At a certain temperature the equilibrium constant `K_(c)` is 0.25 for the reaction
`A_(2)(g)+B_(2)(g)hArrC_(2)(g)+D_(2)(g)`
If we take 1 mole of each of the four gases in a 10 litre container ,what would be equilibrium concentration of `A_(2)` (g)?

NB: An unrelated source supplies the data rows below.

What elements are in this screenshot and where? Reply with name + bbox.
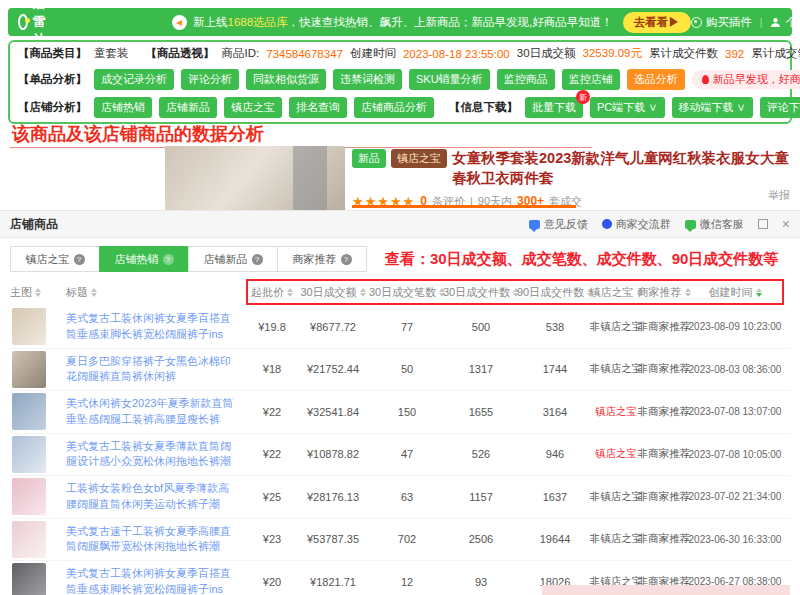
rank-query-button[interactable]: 排名查询 — [289, 97, 347, 118]
product-thumb[interactable] — [12, 521, 46, 558]
cell-price: ¥23 — [248, 533, 296, 545]
review-download-button[interactable]: 评论下载 ∨ — [760, 97, 800, 118]
cell-units30: 500 — [444, 321, 518, 333]
sort-icon-active[interactable] — [756, 288, 762, 297]
cell-price: ¥18 — [248, 363, 296, 375]
go-see-button[interactable]: 去看看▶ — [623, 12, 691, 33]
sort-icon[interactable] — [360, 288, 366, 297]
tab-shop-hot[interactable]: 店铺热销? — [99, 246, 189, 272]
divider: | — [760, 17, 763, 28]
banned-word-check-button[interactable]: 违禁词检测 — [333, 69, 402, 90]
header-gmv30[interactable]: 30日成交额 — [296, 285, 370, 300]
product-thumb[interactable] — [12, 563, 46, 595]
title-cell: 美式复古工装休闲裤女夏季百搭直筒垂感束脚长裤宽松阔腿裤子ins — [66, 311, 246, 342]
total-units-value: 392 — [725, 48, 744, 60]
header-recommend[interactable]: 商家推荐 — [640, 285, 688, 300]
product-title-link[interactable]: 美式休闲裤女2023年夏季新款直筒垂坠感阔腿工装裤高腰显瘦长裤 — [66, 396, 246, 427]
sort-icon[interactable] — [91, 288, 97, 297]
similar-supply-button[interactable]: 同款相似货源 — [246, 69, 326, 90]
header-units30[interactable]: 30日成交件数 — [444, 285, 518, 300]
cell-units90: 946 — [518, 448, 592, 460]
cell-gmv30: ¥8677.72 — [296, 321, 370, 333]
product-title-link[interactable]: 美式复古工装裤女夏季薄款直筒阔腿设计感小众宽松休闲拖地长裤潮 — [66, 439, 246, 470]
close-icon[interactable]: × — [782, 217, 790, 231]
cell-gmv30: ¥1821.71 — [296, 576, 370, 588]
help-icon[interactable]: ? — [163, 254, 174, 265]
cell-units30: 1157 — [444, 491, 518, 503]
feedback-link[interactable]: 意见反馈 — [529, 217, 588, 232]
tab-store-treasure[interactable]: 镇店之宝? — [10, 246, 100, 272]
account-link[interactable]: 个人中心 — [770, 15, 800, 30]
store-treasure-badge: 镇店之宝 — [391, 149, 447, 168]
panel-title: 店铺商品 — [10, 216, 58, 233]
tab-shop-new[interactable]: 店铺新品? — [188, 246, 278, 272]
product-thumb[interactable] — [12, 436, 46, 473]
header-units90[interactable]: 90日成交件数 — [518, 285, 592, 300]
product-thumb[interactable] — [12, 351, 46, 388]
cell-created: 2023-06-30 16:33:00 — [688, 534, 782, 545]
product-title: 女童秋季套装2023新款洋气儿童网红秋装衣服女大童春秋卫衣两件套 — [452, 148, 792, 189]
fullscreen-icon[interactable] — [758, 219, 768, 229]
promo-pill[interactable]: 新品早发现，好商品早知道! — [692, 70, 800, 89]
deal-record-analysis-button[interactable]: 成交记录分析 — [94, 69, 174, 90]
product-main-image[interactable] — [165, 146, 345, 210]
shop-new-button[interactable]: 店铺新品 — [159, 97, 217, 118]
product-title-link[interactable]: 美式复古工装休闲裤女夏季百搭直筒垂感束脚长裤宽松阔腿裤子ins — [66, 566, 246, 595]
new-product-badge: 新品 — [352, 149, 386, 168]
wechat-service-link[interactable]: 微信客服 — [685, 217, 744, 232]
header-orders30[interactable]: 30日成交笔数 — [370, 285, 444, 300]
table-row[interactable]: 美式复古速干工装裤女夏季高腰直筒阔腿飘带宽松休闲拖地长裤潮 ¥23 ¥53787… — [10, 519, 790, 562]
product-title-link[interactable]: 美式复古工装休闲裤女夏季百搭直筒垂感束脚长裤宽松阔腿裤子ins — [66, 311, 246, 342]
shop-hot-button[interactable]: 店铺热销 — [94, 97, 152, 118]
help-icon[interactable]: ? — [74, 254, 85, 265]
table-row[interactable]: 工装裤女装粉色女bf风夏季薄款高腰阔腿直筒休闲美运动长裤子潮 ¥25 ¥2817… — [10, 476, 790, 519]
table-row[interactable]: 美式复古工装裤女夏季薄款直筒阔腿设计感小众宽松休闲拖地长裤潮 ¥22 ¥1087… — [10, 434, 790, 477]
product-thumb[interactable] — [12, 393, 46, 430]
cell-orders30: 63 — [370, 491, 444, 503]
title-cell: 工装裤女装粉色女bf风夏季薄款高腰阔腿直筒休闲美运动长裤子潮 — [66, 481, 246, 512]
product-pick-analysis-button[interactable]: 选品分析 — [627, 69, 685, 90]
shop-treasure-button[interactable]: 镇店之宝 — [224, 97, 282, 118]
product-thumb[interactable] — [12, 478, 46, 515]
header-bestseller[interactable]: 镇店之宝 — [592, 285, 640, 300]
header-title[interactable]: 标题 — [66, 285, 246, 300]
merchant-group-link[interactable]: 商家交流群 — [602, 217, 671, 232]
monitor-product-button[interactable]: 监控商品 — [497, 69, 555, 90]
product-title-link[interactable]: 夏日多巴胺穿搭裤子女黑色冰棉印花阔腿裤直筒裤休闲裤 — [66, 354, 246, 385]
table-row[interactable]: 美式休闲裤女2023年夏季新款直筒垂坠感阔腿工装裤高腰显瘦长裤 ¥22 ¥325… — [10, 391, 790, 434]
buy-plugin-link[interactable]: 购买插件 — [691, 15, 752, 30]
cell-orders30: 12 — [370, 576, 444, 588]
download-label: 【信息下载】 — [449, 100, 518, 115]
header-created[interactable]: 创建时间 — [688, 285, 782, 300]
sort-icon[interactable] — [35, 288, 41, 297]
table-header-row: 主图 标题 起批价 30日成交额 30日成交笔数 30日成交件数 90日成交件数… — [10, 278, 790, 306]
monitor-shop-button[interactable]: 监控店铺 — [562, 69, 620, 90]
plugin-icon — [691, 17, 702, 28]
sku-sales-analysis-button[interactable]: SKU销量分析 — [409, 69, 490, 90]
help-icon[interactable]: ? — [252, 254, 263, 265]
product-title-link[interactable]: 工装裤女装粉色女bf风夏季薄款高腰阔腿直筒休闲美运动长裤子潮 — [66, 481, 246, 512]
pc-download-button[interactable]: PC端下载 ∨ — [590, 97, 665, 118]
sort-icon[interactable] — [287, 288, 293, 297]
shop-product-analysis-button[interactable]: 店铺商品分析 — [354, 97, 434, 118]
feedback-icon — [529, 220, 540, 229]
product-title-link[interactable]: 美式复古速干工装裤女夏季高腰直筒阔腿飘带宽松休闲拖地长裤潮 — [66, 524, 246, 555]
shop-analysis-label: 【店铺分析】 — [18, 100, 87, 115]
mobile-download-button[interactable]: 移动端下载 ∨ — [672, 97, 753, 118]
batch-download-button[interactable]: 批量下载 — [525, 97, 583, 118]
cell-units90: 19644 — [518, 533, 592, 545]
person-icon — [770, 17, 781, 28]
table-row[interactable]: 美式复古工装休闲裤女夏季百搭直筒垂感束脚长裤宽松阔腿裤子ins ¥19.8 ¥8… — [10, 306, 790, 349]
header-price[interactable]: 起批价 — [248, 285, 296, 300]
help-icon[interactable]: ? — [341, 254, 352, 265]
tab-merchant-recommend[interactable]: 商家推荐? — [277, 246, 367, 272]
highlight-strip — [542, 585, 790, 595]
insight-label: 【商品透视】 — [146, 46, 215, 61]
report-link[interactable]: 举报 — [768, 188, 790, 203]
product-thumb[interactable] — [12, 308, 46, 345]
header-thumb[interactable]: 主图 — [10, 285, 66, 300]
cell-units30: 2506 — [444, 533, 518, 545]
table-row[interactable]: 夏日多巴胺穿搭裤子女黑色冰棉印花阔腿裤直筒裤休闲裤 ¥18 ¥21752.44 … — [10, 349, 790, 392]
category-label: 【商品类目】 — [18, 46, 87, 61]
review-analysis-button[interactable]: 评论分析 — [181, 69, 239, 90]
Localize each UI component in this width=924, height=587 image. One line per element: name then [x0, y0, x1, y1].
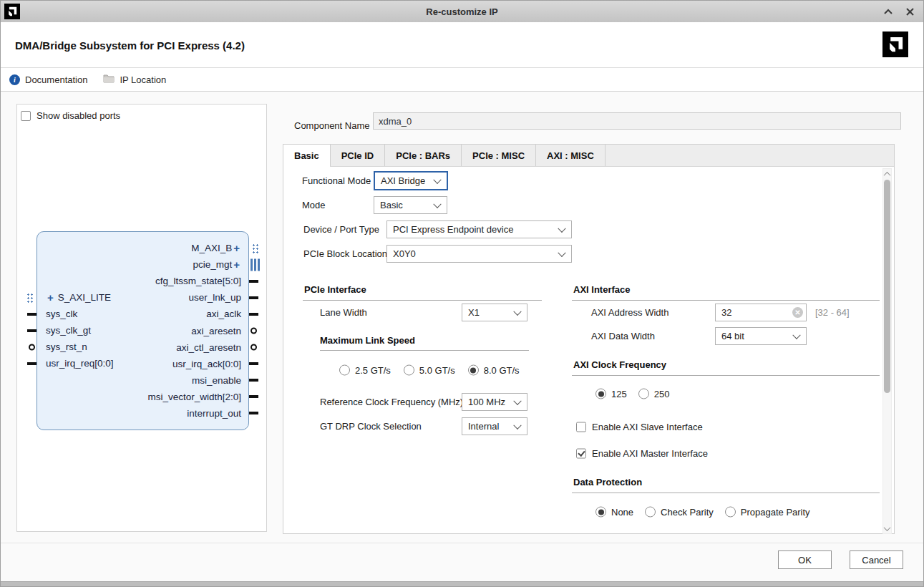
- port-pin: [27, 313, 37, 316]
- expand-plus-icon[interactable]: +: [233, 259, 240, 270]
- tab-pcie-bars[interactable]: PCIe : BARs: [385, 145, 462, 166]
- toolbar: i Documentation IP Location: [1, 67, 923, 92]
- ref-clock-dropdown[interactable]: 100 MHz: [462, 393, 527, 411]
- scroll-up-icon[interactable]: [883, 169, 891, 179]
- device-port-type-dropdown[interactable]: PCI Express Endpoint device: [386, 220, 572, 238]
- axi-data-width-label: AXI Data Width: [591, 331, 655, 341]
- interface-connector-icon: [251, 258, 260, 271]
- radio-none[interactable]: None: [595, 507, 633, 518]
- gt-drp-clock-dropdown[interactable]: Internal: [462, 417, 527, 435]
- functional-mode-dropdown[interactable]: AXI Bridge: [374, 171, 448, 190]
- port-row: cfg_ltssm_state[5:0]: [37, 273, 248, 289]
- radio-icon: [595, 507, 606, 518]
- info-icon: i: [9, 74, 20, 85]
- port-label: M_AXI_B: [191, 243, 232, 253]
- port-pin: [249, 412, 258, 414]
- pcie-block-location-label: PCIe Block Location: [303, 248, 387, 259]
- enable-axi-slave-checkbox[interactable]: Enable AXI Slave Interface: [576, 422, 703, 432]
- radio-check-parity[interactable]: Check Parity: [645, 507, 714, 518]
- radio-icon: [404, 365, 414, 376]
- ip-block-diagram: M_AXI_B + pcie_mgt + cfg_ltssm_state[5:0…: [37, 231, 249, 430]
- enable-axi-master-checkbox[interactable]: Enable AXI Master Interface: [576, 448, 708, 459]
- tab-pcie-misc[interactable]: PCIe : MISC: [462, 145, 536, 166]
- lane-width-dropdown[interactable]: X1: [462, 304, 527, 321]
- radio-label: 2.5 GT/s: [355, 365, 391, 376]
- checkbox-label: Enable AXI Master Interface: [592, 448, 708, 459]
- radio-propagate-parity[interactable]: Propagate Parity: [725, 507, 810, 518]
- component-name-input[interactable]: [373, 112, 901, 130]
- port-row: pcie_mgt +: [37, 256, 248, 273]
- port-label: cfg_ltssm_state[5:0]: [155, 276, 241, 286]
- radio-icon: [339, 365, 350, 376]
- axi-interface-title: AXI Interface: [573, 284, 630, 295]
- tab-axi-misc[interactable]: AXI : MISC: [536, 145, 606, 166]
- functional-mode-value: AXI Bridge: [381, 175, 425, 186]
- pcie-block-location-dropdown[interactable]: X0Y0: [386, 245, 572, 263]
- radio-2-5-gts[interactable]: 2.5 GT/s: [339, 365, 391, 376]
- close-icon[interactable]: [905, 6, 915, 16]
- axi-data-width-value: 64 bit: [721, 331, 744, 341]
- vertical-scrollbar[interactable]: [882, 168, 892, 534]
- data-protection-title: Data Protection: [573, 477, 642, 487]
- interface-connector-icon: [251, 243, 260, 254]
- expand-plus-icon[interactable]: +: [233, 243, 240, 253]
- dialog-header: DMA/Bridge Subsystem for PCI Express (4.…: [1, 22, 923, 67]
- radio-icon: [468, 365, 479, 376]
- ref-clock-value: 100 MHz: [468, 397, 505, 407]
- radio-250[interactable]: 250: [638, 389, 670, 399]
- cancel-button[interactable]: Cancel: [850, 550, 903, 569]
- max-link-speed-group: 2.5 GT/s 5.0 GT/s 8.0 GT/s: [339, 365, 520, 376]
- documentation-button[interactable]: i Documentation: [9, 74, 87, 85]
- radio-icon: [645, 507, 656, 518]
- tab-pcie-id[interactable]: PCIe ID: [331, 145, 386, 166]
- dialog-body: Show disabled ports M_AXI_B + pcie_mgt +: [1, 92, 923, 582]
- radio-8-0-gts[interactable]: 8.0 GT/s: [468, 365, 520, 376]
- device-port-type-value: PCI Express Endpoint device: [393, 224, 513, 235]
- scroll-down-icon[interactable]: [883, 523, 891, 533]
- chevron-down-icon: [433, 200, 441, 208]
- shade-icon[interactable]: [883, 6, 893, 16]
- title-bar[interactable]: Re-customize IP: [1, 1, 923, 23]
- port-row: msi_enable: [37, 372, 248, 389]
- chevron-down-icon: [513, 397, 521, 404]
- port-label: pcie_mgt: [193, 259, 232, 270]
- port-row: interrupt_out: [37, 405, 248, 422]
- radio-label: 8.0 GT/s: [484, 365, 520, 376]
- port-label: sys_clk_gt: [46, 325, 91, 336]
- checkbox-box[interactable]: [21, 111, 31, 121]
- radio-icon: [725, 507, 736, 518]
- mode-dropdown[interactable]: Basic: [374, 196, 447, 214]
- ip-title: DMA/Bridge Subsystem for PCI Express (4.…: [15, 39, 245, 51]
- radio-icon: [595, 389, 606, 399]
- data-protection-group: None Check Parity Propagate Parity: [595, 507, 810, 518]
- radio-5-0-gts[interactable]: 5.0 GT/s: [404, 365, 455, 376]
- port-row: sys_clk: [37, 306, 248, 322]
- port-row: sys_clk_gt: [37, 322, 248, 339]
- ok-button[interactable]: OK: [778, 550, 832, 569]
- section-divider: [303, 300, 542, 301]
- inverted-port-pin: [29, 344, 35, 350]
- port-pin: [27, 362, 37, 365]
- chevron-down-icon: [558, 248, 565, 256]
- radio-125[interactable]: 125: [595, 389, 627, 399]
- window-bottom-edge: [1, 581, 923, 586]
- chevron-down-icon: [433, 175, 441, 183]
- tab-basic[interactable]: Basic: [283, 145, 331, 166]
- mode-label: Mode: [302, 200, 326, 210]
- config-tab-panel: Basic PCIe ID PCIe : BARs PCIe : MISC AX…: [283, 144, 895, 534]
- axi-data-width-dropdown[interactable]: 64 bit: [715, 327, 807, 345]
- clear-input-icon[interactable]: ✕: [792, 307, 803, 318]
- port-label: sys_rst_n: [46, 341, 87, 352]
- port-pin: [249, 296, 258, 299]
- amd-logo: [882, 31, 908, 57]
- expand-plus-icon[interactable]: +: [47, 292, 54, 303]
- section-divider: [572, 493, 880, 493]
- scrollbar-thumb[interactable]: [884, 180, 890, 393]
- port-label: interrupt_out: [187, 408, 241, 419]
- radio-icon: [638, 389, 649, 399]
- port-row: usr_irq_req[0:0]: [37, 355, 248, 372]
- show-disabled-ports-checkbox[interactable]: Show disabled ports: [21, 110, 120, 121]
- ip-location-button[interactable]: IP Location: [103, 74, 166, 85]
- axi-clock-frequency-group: 125 250: [595, 389, 669, 399]
- lane-width-label: Lane Width: [320, 307, 367, 318]
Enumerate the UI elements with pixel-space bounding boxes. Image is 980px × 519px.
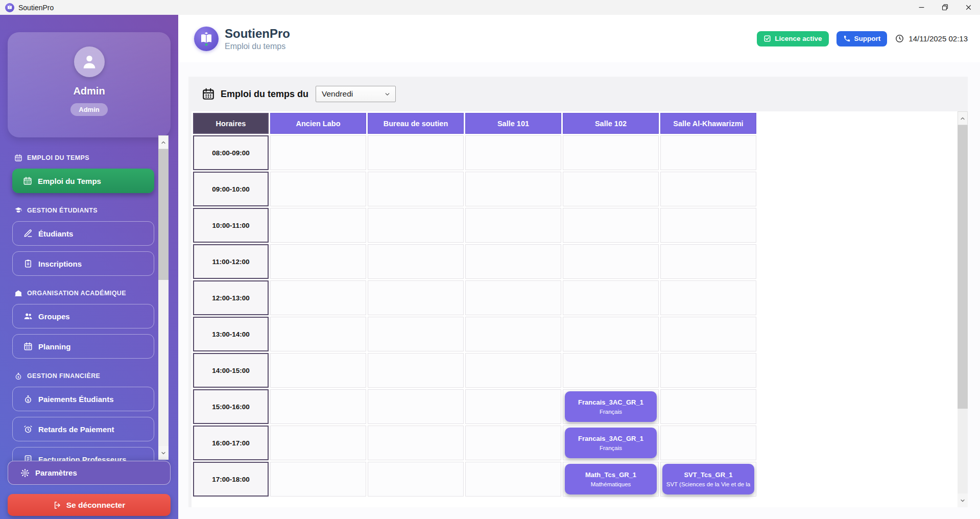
maximize-button[interactable] <box>933 0 957 15</box>
schedule-cell[interactable] <box>465 280 561 315</box>
schedule-cell[interactable] <box>660 280 756 315</box>
column-header-salle-102: Salle 102 <box>563 113 659 134</box>
sidebar-item-label: Inscriptions <box>38 260 82 268</box>
schedule-cell[interactable] <box>368 317 464 351</box>
schedule-cell[interactable] <box>465 208 561 243</box>
scrollbar-thumb[interactable] <box>158 149 169 280</box>
sidebar-scrollbar[interactable] <box>158 135 169 460</box>
schedule-cell[interactable] <box>660 426 756 460</box>
schedule-cell[interactable] <box>270 389 366 424</box>
schedule-cell[interactable] <box>465 317 561 351</box>
schedule-cell[interactable]: Math_Tcs_GR_1 Mathématiques <box>563 462 659 497</box>
close-button[interactable] <box>957 0 980 15</box>
event-card[interactable]: Francais_3AC_GR_1 Français <box>565 428 657 458</box>
time-cell: 15:00-16:00 <box>193 389 269 424</box>
schedule-toolbar: Emploi du temps du Vendredi <box>188 77 968 111</box>
schedule-cell[interactable] <box>563 317 659 351</box>
schedule-cell[interactable] <box>368 462 464 497</box>
schedule-cell[interactable] <box>465 389 561 424</box>
scrollbar-thumb[interactable] <box>958 125 968 409</box>
sidebar-item-groupes[interactable]: Groupes <box>12 304 154 328</box>
sidebar-item-paiements-etudiants[interactable]: Paiements Étudiants <box>12 387 154 411</box>
support-button[interactable]: Support <box>836 31 888 46</box>
logout-label: Se déconnecter <box>66 501 125 510</box>
sidebar-section-organisation-academique: ORGANISATION ACADÉMIQUE <box>14 289 154 297</box>
schedule-cell[interactable] <box>368 280 464 315</box>
section-label: ORGANISATION ACADÉMIQUE <box>27 290 126 297</box>
sidebar-item-emploi-du-temps[interactable]: Emploi du Temps <box>12 169 154 193</box>
schedule-cell[interactable] <box>270 317 366 351</box>
calendar-icon <box>23 176 32 185</box>
sidebar-item-inscriptions[interactable]: Inscriptions <box>12 251 154 276</box>
time-cell: 09:00-10:00 <box>193 172 269 206</box>
schedule-cell[interactable] <box>563 244 659 279</box>
column-header-salle-al-khawarizmi: Salle Al-Khawarizmi <box>660 113 756 134</box>
schedule-cell[interactable] <box>368 353 464 388</box>
schedule-cell[interactable] <box>465 353 561 388</box>
table-row: 09:00-10:00 <box>193 172 756 206</box>
schedule-cell[interactable] <box>368 244 464 279</box>
licence-label: Licence active <box>775 35 822 42</box>
schedule-cell[interactable] <box>465 426 561 460</box>
schedule-cell[interactable] <box>368 426 464 460</box>
logout-button[interactable]: Se déconnecter <box>8 494 171 516</box>
schedule-cell[interactable] <box>563 353 659 388</box>
sidebar-item-retards-de-paiement[interactable]: Retards de Paiement <box>12 417 154 441</box>
schedule-cell[interactable] <box>563 208 659 243</box>
schedule-cell[interactable] <box>270 353 366 388</box>
chevron-up-icon <box>160 139 166 146</box>
schedule-cell[interactable]: Francais_3AC_GR_1 Français <box>563 389 659 424</box>
event-title: Francais_3AC_GR_1 <box>578 398 643 406</box>
schedule-cell[interactable] <box>465 135 561 170</box>
event-card[interactable]: SVT_Tcs_GR_1 SVT (Sciences de la Vie et … <box>662 464 754 494</box>
schedule-cell[interactable] <box>660 208 756 243</box>
schedule-cell[interactable] <box>270 244 366 279</box>
section-label: GESTION ÉTUDIANTS <box>27 207 98 214</box>
schedule-cell[interactable] <box>368 389 464 424</box>
chevron-down-icon <box>160 450 166 456</box>
schedule-cell[interactable] <box>660 244 756 279</box>
schedule-cell[interactable] <box>660 317 756 351</box>
schedule-cell[interactable]: SVT_Tcs_GR_1 SVT (Sciences de la Vie et … <box>660 462 756 497</box>
table-row: 13:00-14:00 <box>193 317 756 351</box>
schedule-cell[interactable] <box>270 462 366 497</box>
time-cell: 10:00-11:00 <box>193 208 269 243</box>
scroll-down-button[interactable] <box>158 446 169 460</box>
schedule-cell[interactable] <box>270 172 366 206</box>
schedule-cell[interactable] <box>368 172 464 206</box>
minimize-button[interactable] <box>910 0 933 15</box>
schedule-cell[interactable] <box>563 135 659 170</box>
event-card[interactable]: Francais_3AC_GR_1 Français <box>565 391 657 422</box>
schedule-cell[interactable]: Francais_3AC_GR_1 Français <box>563 426 659 460</box>
sidebar-item-etudiants[interactable]: Étudiants <box>12 221 154 246</box>
schedule-cell[interactable] <box>563 172 659 206</box>
schedule-cell[interactable] <box>660 172 756 206</box>
scroll-up-button[interactable] <box>158 135 169 149</box>
schedule-cell[interactable] <box>660 135 756 170</box>
chevron-down-icon <box>960 498 966 504</box>
app-header: SoutienPro Emploi du temps Licence activ… <box>178 15 980 62</box>
sidebar-item-parametres[interactable]: Paramètres <box>8 461 171 485</box>
schedule-cell[interactable] <box>270 426 366 460</box>
schedule-body: 08:00-09:0009:00-10:0010:00-11:0011:00-1… <box>193 135 756 497</box>
schedule-cell[interactable] <box>368 208 464 243</box>
schedule-cell[interactable] <box>465 172 561 206</box>
scroll-down-button[interactable] <box>958 493 968 507</box>
event-card[interactable]: Math_Tcs_GR_1 Mathématiques <box>565 464 657 494</box>
schedule-cell[interactable] <box>660 353 756 388</box>
schedule-cell[interactable] <box>368 135 464 170</box>
schedule-cell[interactable] <box>270 280 366 315</box>
time-cell: 16:00-17:00 <box>193 426 269 460</box>
day-select[interactable]: Vendredi <box>316 86 396 102</box>
table-scrollbar[interactable] <box>958 111 968 507</box>
profile-role-badge: Admin <box>70 103 107 116</box>
schedule-cell[interactable] <box>465 462 561 497</box>
schedule-cell[interactable] <box>660 389 756 424</box>
schedule-cell[interactable] <box>563 280 659 315</box>
schedule-cell[interactable] <box>270 135 366 170</box>
schedule-cell[interactable] <box>270 208 366 243</box>
scroll-up-button[interactable] <box>958 111 968 125</box>
schedule-cell[interactable] <box>465 244 561 279</box>
sidebar-item-planning[interactable]: Planning <box>12 334 154 359</box>
event-subject: Français <box>600 445 622 451</box>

To solve the problem step by step, we will follow these instructions: ### Step 1: Write the balanced chemical equation The reaction is given as: \[ A_2(g) + B_2(g) \rightleftharpoons C_2(g) + D_2(g) \] ### Step 2: Determine initial concentrations We are given that 1 mole of each gas is placed in a 10-liter container. Therefore, the initial concentrations of each gas can be calculated as: \[ \text{Initial concentration} = \frac{\text{Number of moles}}{\text{Volume (L)}} = \frac{1 \text{ mole}}{10 \text{ L}} = 0.1 \text{ M} \] Thus, the initial concentrations are: - \([A_2] = 0.1 \, \text{M}\) - \([B_2] = 0.1 \, \text{M}\) - \([C_2] = 0.1 \, \text{M}\) - \([D_2] = 0.1 \, \text{M}\) ### Step 3: Write the expression for the equilibrium constant \( K_c \) The equilibrium constant expression for the reaction is: \[ K_c = \frac{[C_2][D_2]}{[A_2][B_2]} \] Given that \( K_c = 0.25 \). ### Step 4: Set up the change in concentrations at equilibrium Let \( x \) be the amount of \( A_2 \) and \( B_2 \) that reacts at equilibrium. Therefore, the changes in concentration will be: - \([A_2] = 0.1 - x\) - \([B_2] = 0.1 - x\) - \([C_2] = 0.1 + x\) - \([D_2] = 0.1 + x\) ### Step 5: Substitute the equilibrium concentrations into the \( K_c \) expression Substituting the equilibrium concentrations into the \( K_c \) expression gives: \[ 0.25 = \frac{(0.1 + x)(0.1 + x)}{(0.1 - x)(0.1 - x)} \] ### Step 6: Simplify the equation This simplifies to: \[ 0.25 = \frac{(0.1 + x)^2}{(0.1 - x)^2} \] Taking the square root of both sides: \[ 0.5 = \frac{0.1 + x}{0.1 - x} \] ### Step 7: Cross-multiply and solve for \( x \) Cross-multiplying gives: \[ 0.5(0.1 - x) = 0.1 + x \] Expanding this gives: \[ 0.05 - 0.5x = 0.1 + x \] Rearranging terms: \[ 0.05 - 0.1 = x + 0.5x \] This simplifies to: \[ -0.05 = 1.5x \] Thus: \[ x = -\frac{0.05}{1.5} = -\frac{1}{30} \approx -0.0333 \] ### Step 8: Calculate equilibrium concentration of \( A_2 \) Now, substituting \( x \) back to find the equilibrium concentration of \( A_2 \): \[ [A_2]_{eq} = 0.1 - x = 0.1 + 0.0333 = 0.1333 \, \text{M} \] ### Final Answer The equilibrium concentration of \( A_2(g) \) is approximately: \[ [A_2]_{eq} = 0.133 \, \text{M} \]